Le lendemain, Viteri a annoncé que plusieurs conteneurs d’expédition seraient installés dans la ville pour abriter temporairement les morts. Viteri, qui a acquis une notoriété internationale le mois dernier après avoir bloqué une piste pour empêcher un avion de Madrid d’atterrir, a déclaré qu’elle avait été testée positive pour le coronavirus.

L’Équateur a pris certaines des mesures les plus strictes pour arrêter la propagation du coronavirus, notamment en arrêtant tous les voyages internationaux et interétatiques et en imposant un couvre-feu à l’échelle nationale de 14 h 00 à 5 h 00. Pourtant, la crise là-bas ouvre une fenêtre sur ce qui se passe lorsque les appareils de santé et de sécurité d’un pays s’effondrent au milieu d’une pandémie.

Jeudi, l’Équateur avait 3 163 cas confirmés de coronavirus et 120 décès, selon le ministère de la Santé du pays. La majorité de ces cas se trouvent dans la province de Guayas, où se trouve Guayaquil. Dans les prochains mois, entre 2 500 et 3 500 personnes seront attendu y mourir, selon Jorge Wated, le responsable de la gestion de la task force pour disposer des morts.

Lorsqu’il a été initialement affecté à la tête de la task force au début de la semaine, Wated a déclaré qu’il était prévu de construire un charnier à Guayaquil, bien que les autorités aient par la suite semblé faire marche arrière.

« Tous ceux qui meurent doivent avoir un enterrement digne », a déclaré le vice-président Otto Sonnenholzner.

Mais cela semble hors de portée pour beaucoup, pour l’instant.

Étant donné que les tests sont extrêmement limités, il n’est pas clair qui meurt du coronavirus. Carmen a déclaré que son oncle avait développé une toux et un essoufflement le week-end dernier. Ils l’ont emmené à l’hôpital, mais il était tellement occupé qu’ils n’ont pas pu entrer à l’intérieur, a-t-elle dit. Vargas est mort en un jour. Maintenant, un autre oncle de Carmen, qui habite à côté, a commencé à présenter des symptômes de Covid-19.

Dans les maisons à travers Guayaquil, la douleur de la perte est aggravée par la colère d’avoir à regarder les proches se décomposer – rapidement, avec une température moyenne de 88F ces jours-ci.

Samedi, une autre résidente, Stefany Espinoza, a appelé le 911 à plusieurs reprises après que sa grand-mère ait commencé à lutter pour respirer.

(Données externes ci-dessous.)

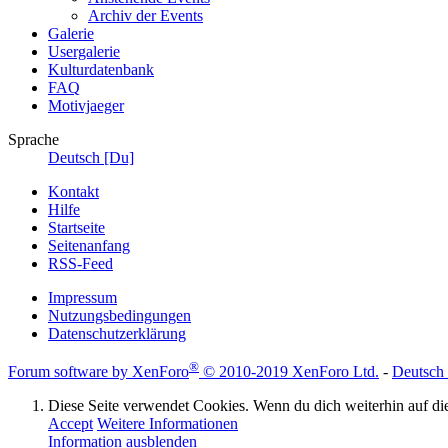
Archiv der Events
Galerie
Usergalerie
Kulturdatenbank
FAQ
Motivjaeger
Sprache
Deutsch [Du]
Kontakt
Hilfe
Startseite
Seitenanfang
RSS-Feed
Impressum
Nutzungsbedingungen
Datenschutzerklärung
®
Forum software by XenForo
© 2010-2019 XenForo Ltd.
-
Deutsch
Diese Seite verwendet Cookies. Wenn du dich weiterhin auf dies
Accept
Weitere Informationen
Information ausblenden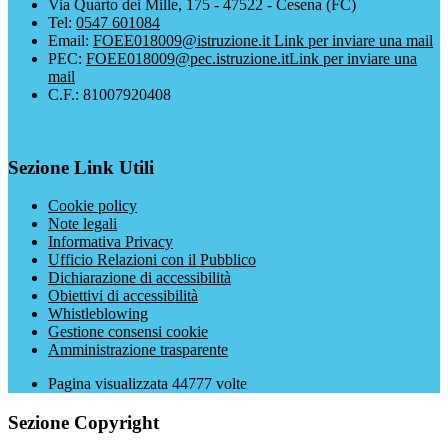
Via Quarto dei Mille, 175 - 47522 - Cesena (FC)
Tel:
0547 601084
Email:
FOEE018009@istruzione.it
Link per inviare una mail
PEC:
FOEE018009@pec.istruzione.it
Link per inviare una
mail
C.F.: 81007920408
Sezione Link Utili
Cookie policy
Note legali
Informativa Privacy
Ufficio Relazioni con il Pubblico
Dichiarazione di accessibilità
Obiettivi di accessibilità
Whistleblowing
Gestione consensi cookie
Amministrazione trasparente
Pagina visualizzata
44777
volte
Sezione Copyright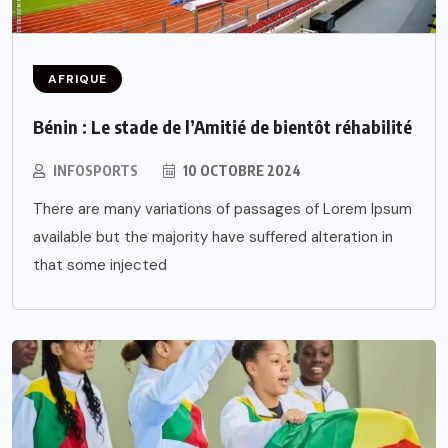
AFRIQUE
Bénin : Le stade de l’Amitié de bientôt réhabilité
INFOSPORTS
10 OCTOBRE 2024
There are many variations of passages of Lorem Ipsum
available but the majority have suffered alteration in
that some injected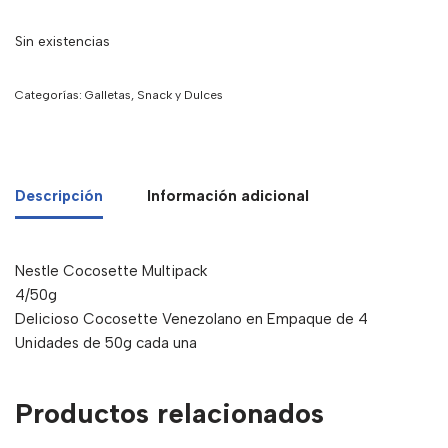
Sin existencias
Categorías:
Galletas
,
Snack y Dulces
Descripción
Información adicional
Nestle Cocosette Multipack
4/50g
Delicioso Cocosette Venezolano en Empaque de 4
Unidades de 50g cada una
Productos relacionados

Le lendemain, Espinoza tweeté une photo d’elle et de sa grand-mère. «Elle est décédée aujourd’hui à midi, je continue d’appeler encore et encore pour obtenir de l’aide pour retirer le corps. Nous sommes dévastés et avons besoin d’aide, s’il vous plaît. »

Quelques minutes avant un entretien téléphonique prévu pour discuter de la situation avec BuzzFeed News, Espinoza a annulé. Son grand-père avait commencé à développer des symptômes.

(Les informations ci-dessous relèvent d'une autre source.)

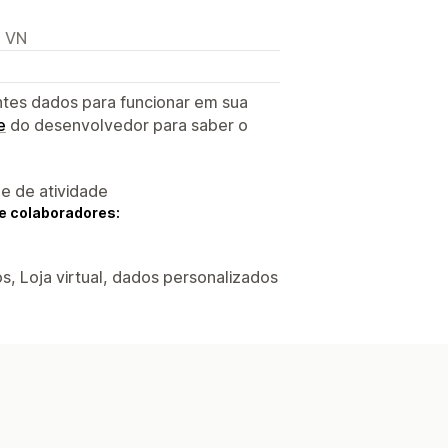
, VN
ntes dados para funcionar em sua
e
do desenvolvedor para saber o
 e de atividade
e colaboradores:
s, Loja virtual, dados personalizados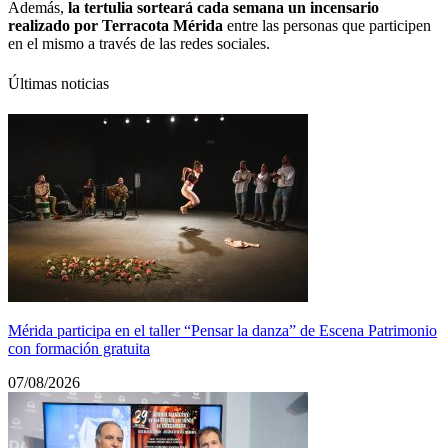
Además,
la tertulia sorteará cada semana un incensario
realizado por Terracota Mérida
entre las personas que participen
en el mismo a través de las redes sociales.
Últimas noticias
Mérida participa en el taller “Pensar la danza” de Escena Patrimonio
con formación gratuita
07/08/2026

Dans un tweet adressé à Wated, une autre femme a plaidé pour que le corps de son père soit retiré de chez elle. « J’ai des enfants à la maison, j’ai appelé le 911 mille fois » a écrit @MaFerPeG. « Il commence à sentir. »

Fatiguée d’attendre que les autorités viennent chercher le corps de son oncle, Carmen, jeudi après-midi, Carmen a tenté de stopper un groupe de soldats. Ils l’ont ignorée, a-t-elle dit. Elle est donc sortie, a trouvé un groupe d’hommes dans la rue et leur a dit qu’elle les paierait pour l’aider.

Carmen a dit qu’elle a donné 10 $ chacun, des gants et un masque, et qu’ensemble, ils ont amené Vargas dans l’escalier étroit et dans la rue. Ensuite, ils ont chargé son corps sur une camionnette rouge et sont partis.